Let’s continue with the learning and let’s talk about the wine. First, I love the name – French expression “Coup de Foudre” stands for “love at first sight” (unfortunately, the winery will not be able to use this name going forward, as there is now the winery in Napa Valley under the same name, so going forward the wine will be called “CdeF”).
I don’t want to use the term “natural wine” here due to the associated controversy in the wine media, but I will let you be the judge of it. The La Garagista winery is using organic methods and in the process of conversion to biodynamic. The grapes for this wine had been hand harvested and foot tread (!), and fermented with the natural yeast in the glass semijohn for about 5 weeks, then bottled to finish fermentation under cap as pétillant naturel. I think this is as natural as the winemaking can be.

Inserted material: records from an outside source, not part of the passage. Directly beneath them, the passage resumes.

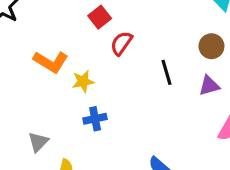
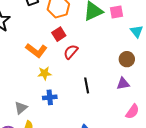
orange L-shape: (51, 62) -> (36, 50), moved
black line: (166, 72) -> (87, 85), moved
gray triangle: (38, 142) -> (21, 108), moved

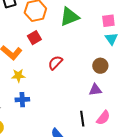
pink square: (116, 12) -> (108, 21), moved
red semicircle: (71, 52) -> (55, 63), moved
black line: (87, 85) -> (82, 119), moved

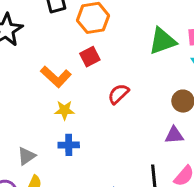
green triangle: (69, 17) -> (163, 41), moved

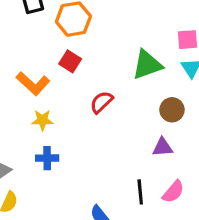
green triangle: (163, 41) -> (147, 65), moved
red square: (90, 57) -> (70, 61), turned -30

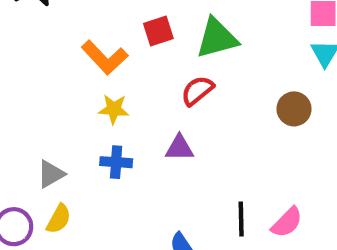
red square: (70, 61) -> (158, 31), turned 35
green triangle: (147, 65) -> (217, 38), moved
purple triangle: (163, 147) -> (179, 148), moved

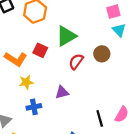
red square: (158, 31) -> (40, 50), moved, turned -32
red semicircle: (197, 91) -> (76, 62), moved
brown circle: (294, 109) -> (102, 54), moved

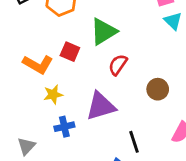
brown circle: (102, 54) -> (158, 89), moved
purple triangle: (62, 92) -> (101, 106), size x1.6
black line: (100, 118) -> (134, 142), moved

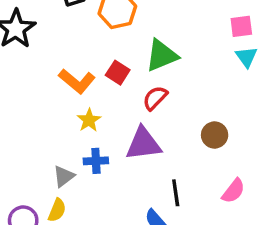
red semicircle: (118, 65) -> (155, 98), moved
yellow star: (53, 94) -> (89, 120), turned -30
gray triangle: (26, 146) -> (64, 176), moved

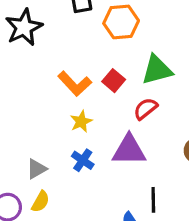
blue cross: (96, 161) -> (83, 160), turned 30
gray triangle: (64, 176) -> (37, 169), moved

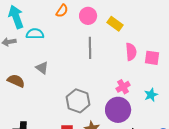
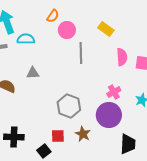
pink circle: (88, 16) -> (67, 30), moved
gray triangle: (42, 68) -> (33, 73), turned -40

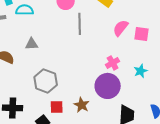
pink semicircle: (122, 57) -> (121, 28), turned -138
gray hexagon: (69, 106) -> (46, 81), moved

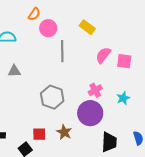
gray hexagon: (46, 81) -> (52, 97), moved

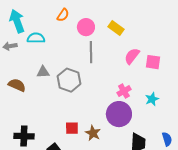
pink circle: (48, 28) -> (86, 27), moved
gray hexagon: (52, 97) -> (69, 80), moved
red square: (39, 134) -> (72, 128), moved

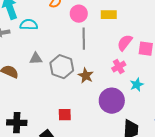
yellow rectangle: (116, 28) -> (109, 15), turned -35
pink cross: (124, 91) -> (119, 67), moved
cyan star: (152, 99) -> (137, 85), moved
brown star: (93, 133) -> (86, 76), moved

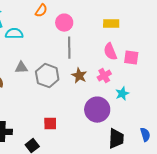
yellow rectangle: (109, 15) -> (111, 24), moved
pink semicircle: (125, 43) -> (110, 52), turned -60
brown star: (86, 76) -> (79, 76), moved

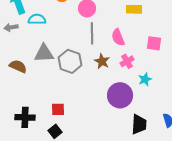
pink semicircle: (110, 52) -> (118, 37), moved
gray triangle: (21, 68) -> (44, 53), size x1.5
red square: (50, 124) -> (58, 109), moved

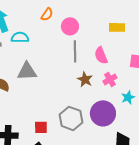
gray hexagon: (70, 61) -> (71, 118), moved

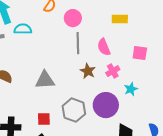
gray triangle: (27, 71) -> (45, 80), moved

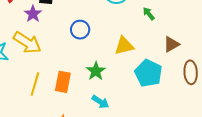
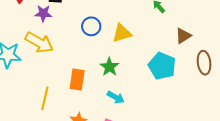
purple star: (33, 14) -> (43, 13), turned -30
yellow triangle: (124, 46) -> (122, 33), moved
yellow line: (35, 84) -> (45, 98), moved

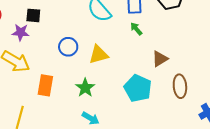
orange rectangle: (77, 80) -> (45, 85), moved

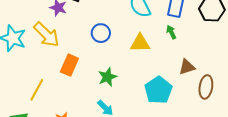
yellow triangle: (99, 54) -> (140, 43), moved
brown ellipse: (180, 86) -> (206, 87), moved

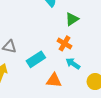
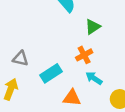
orange cross: (64, 43) -> (84, 55), turned 32

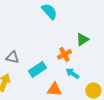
green triangle: (93, 27) -> (82, 39), moved

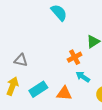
cyan rectangle: (37, 69) -> (38, 89), moved

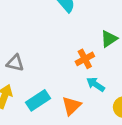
orange triangle: (64, 93) -> (71, 106), turned -49

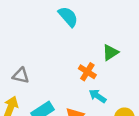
orange cross: (85, 59) -> (87, 72), turned -30

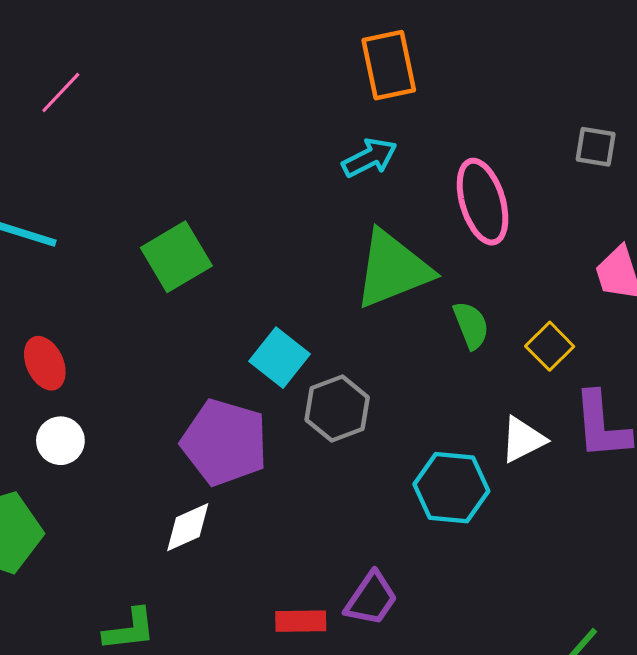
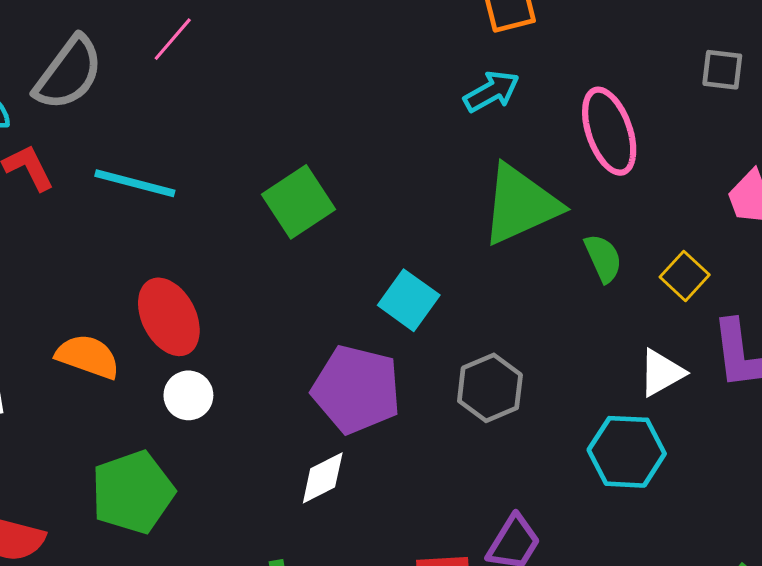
red ellipse: (45, 363) -> (169, 317), size x1.4
gray hexagon: (337, 409) -> (490, 388), moved
cyan hexagon: (451, 488) -> (627, 452), moved

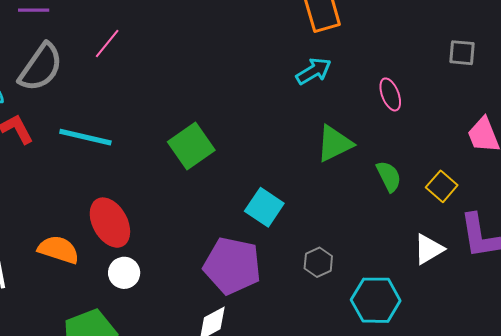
pink ellipse: (609, 131) -> (390, 94), size x0.6
green triangle: (520, 205) -> (334, 143), size x0.7
gray hexagon: (490, 388) -> (318, 262), size x0.7
cyan hexagon: (627, 452) -> (376, 300), moved

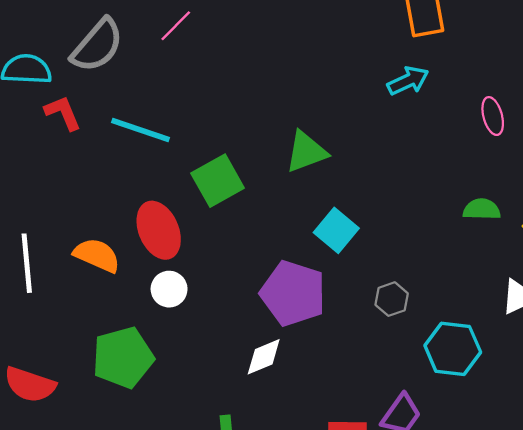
green triangle: (334, 143) -> (306, 152), moved
green square: (191, 146) -> (218, 181), moved
green semicircle: (389, 176) -> (482, 209), turned -68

And the love at first sight (and sniff and sip) it was for me! 2013 La Garagista Coup de Foudre White Pétillant Naturel, Vermont (11% ABV) had a yellow tingled color in the glass, quite intense. The nose was hard to describe – minerality was the first thing which was coming to mind, but also it was light, balanced, showing flowers and fresh bread, touch medicinal. On the palate, the wine was very refreshing, with herbs and touch of white stone fruit + minerality. If I can give you a frame of reference, the natural wines of Jean-Pierre Robinot and Frank Cornelissen come to mind, with their pure expression of terroir. I couldn’t stop drinking this CdeF wine, and the best overall descriptor I can come up with is “delicious”. Drinkability: 8
Added [personal] bonus – this wine is made out of the grape called Brianna, which is a cross between European varieties Bourboulenc and Tibouren Gris – this is a new grape for me, so I’m inching forward towards the coveted 500.
That’s all I wanted to share with you. If you like to learn more about unique wines and regions, do yourself a favor and join the #winestudio conversations, I’m sure you will be happy you did. If you can find this Coup de Foudre wine anywhere – buy a case (and send me a few bottles, will you?) Also, go and look for the Pétillant Naturel wines – you might discover the new love. Cheers!